Y, mientras la mayoría de nosotros procuraba inventar emociones o disparar la fantasía, Rodrigo descubrió una magia más poderosa: la acción. La verdad de la ficción. Aún recuerdo cuando me dio a leer su primer o segundo cuento, "Los naranjos rojos", que se publicaría en una revista poligrafiada y cuyos originales guardé hasta que me vine a París, y recuerdo cómo surgió, apenas sin darnos cuenta, de un hecho trivial y a la vez mágico, la narración maravillosa que sigue siendo "La sombra tras la puerta", el texto que abre Mitomanías (1982).
Grandes preguntas, grandes respuestas
Rodrigo tenía 18 o 19 años y sufría entonces de constantes ataques de realidad: quería explicar cómo funcionaba el mundo y cómo un joven escritor podía insertarse en él. Hace unos meses me escribió una carta diciéndome que aún no lo sabía, pero creo que su orfandad de absoluto quedó saldada de una manera magistral con su primera novela, La estrategia de la araña (1985), injustamente olvidada o mal entendida.
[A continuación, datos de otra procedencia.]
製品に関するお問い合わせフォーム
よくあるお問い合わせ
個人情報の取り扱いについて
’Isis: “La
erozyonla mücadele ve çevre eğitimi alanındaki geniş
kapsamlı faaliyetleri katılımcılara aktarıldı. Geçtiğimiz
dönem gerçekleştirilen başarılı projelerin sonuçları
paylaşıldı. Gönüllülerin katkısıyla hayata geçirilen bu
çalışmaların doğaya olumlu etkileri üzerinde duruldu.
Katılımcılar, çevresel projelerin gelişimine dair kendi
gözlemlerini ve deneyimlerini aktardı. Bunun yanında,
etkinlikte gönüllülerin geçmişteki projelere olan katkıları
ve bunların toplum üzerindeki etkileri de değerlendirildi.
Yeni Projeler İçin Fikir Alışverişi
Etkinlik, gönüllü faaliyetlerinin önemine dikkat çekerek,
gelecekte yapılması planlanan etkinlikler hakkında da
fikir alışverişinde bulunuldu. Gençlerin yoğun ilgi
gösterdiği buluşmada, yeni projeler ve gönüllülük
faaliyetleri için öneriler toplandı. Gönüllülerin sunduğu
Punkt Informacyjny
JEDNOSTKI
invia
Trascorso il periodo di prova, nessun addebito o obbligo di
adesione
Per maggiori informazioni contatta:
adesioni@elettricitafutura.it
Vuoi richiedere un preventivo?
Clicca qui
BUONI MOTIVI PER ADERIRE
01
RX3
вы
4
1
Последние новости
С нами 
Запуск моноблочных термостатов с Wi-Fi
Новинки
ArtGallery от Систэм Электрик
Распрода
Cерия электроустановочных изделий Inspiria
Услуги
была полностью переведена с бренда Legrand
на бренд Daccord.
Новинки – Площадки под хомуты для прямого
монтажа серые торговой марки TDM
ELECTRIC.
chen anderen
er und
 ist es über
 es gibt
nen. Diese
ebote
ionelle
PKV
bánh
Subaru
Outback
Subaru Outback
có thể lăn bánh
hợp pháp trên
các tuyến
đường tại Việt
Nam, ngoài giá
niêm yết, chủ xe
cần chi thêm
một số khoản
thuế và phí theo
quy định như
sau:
Era un momento en que pensábamos que estábamos inventando la literatura y que la literatura nos inventaba. Vivíamos de y para la creación, y no parecía que nada más importara en el mundo que sentarse frente a una máquina de escribir. Mirada al correr de los años, desde la superficie puede parecer artificial o pretensiosa, pero no lo era en aquel momento.
Entonces estábamos poseídos por un frenesí de totalidad que ahora, en la época de la literatura McDonald's -consuma, digiera y bote- y de la cyberculture, sería una verdadera locura. Es por eso que sus novelas -La estrategia de la araña, Mundicia (1992) y algunos proyectos inéditos- son grandes preguntas, mientras que sus cuentos son, más bien, pequeñas y perfectas respuestas. En ese sentido, Rodrigo entiende muy bien las posibilidades de cada género.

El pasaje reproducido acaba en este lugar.